For China’s bicycle industry, 2020 is the best year in a decade, with consumers abroad craving exercise and ways to avoid public transport, said Liang Xiaoling, general manager at Guangzhou-headquartered Trinx Bikes.
“Our capacity maxed out in September and October, and we hired a lot of temporary workers to catch up with the demand,” said Liang, adding that orders are now stretching into 2022.
His factories now employ about 100 extra temporary workers on top of 1,000 or so regular staff.
Although manufacturing investment was slow to recover, falling 3.5% over the first 11 months, strong export demand helped it rebound in the last quarter.
Investment jumped 12.5% year-on-year in November, up from 3.7% in October, according to research from analysts at CICC, an investment bank.
Zhang Qinming, who owns a company manufacturing speakers for European and American markets, says demand is 25% higher than in previous years.
He’s been paying his normal staff overtime to keep up and has also hired temporary workers for about 18-19 yuan an hour, 20% more than his full-time workers. As a last resort, he’s leased other factories to take the load.

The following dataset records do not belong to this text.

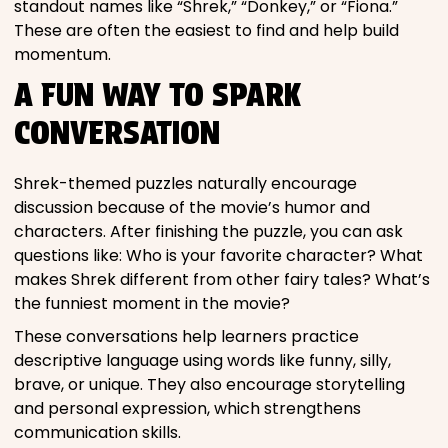
standout names like “Shrek,” “Donkey,” or “Fiona.”
These are often the easiest to find and help build
momentum.
A FUN WAY TO SPARK
CONVERSATION
Shrek-themed puzzles naturally encourage
discussion because of the movie’s humor and
characters. After finishing the puzzle, you can ask
questions like: Who is your favorite character? What
makes Shrek different from other fairy tales? What’s
the funniest moment in the movie?
These conversations help learners practice
descriptive language using words like funny, silly,
brave, or unique. They also encourage storytelling
and personal expression, which strengthens
communication skills.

A labour crunch isn’t the only constraint.
China’s lopsided trade balance – exporting three containers for every one imported recently – and delays in containers returning to China due to the pandemic overseas, have created severe shipping bottlenecks, now starting to pinch exports.
The yuan is also hovering near multi-year peaks against the dollar, pressuring profits further. And an official gauge of factory raw materials costs reached the highest level since 2017 in November.
Despite the red-hot demand, Liang, of Trinx Bikes, said profits are being squeezed. “Some of our orders are already seeing some losses,” he said.
But for policymakers, the export boom has been a welcome one in a tough year. The surprising resilience of China’s export sector, which employs around 180 million people, has reduced the need for massive stimulus to revive the economy this year, said analysts.
China hit 122% of its annual job creation target by end-November.
But manufacturers don’t expect this boom to last as other economies ramp up production.
“It started with the pandemic, so it will end with the vaccine rollout,” said Liang.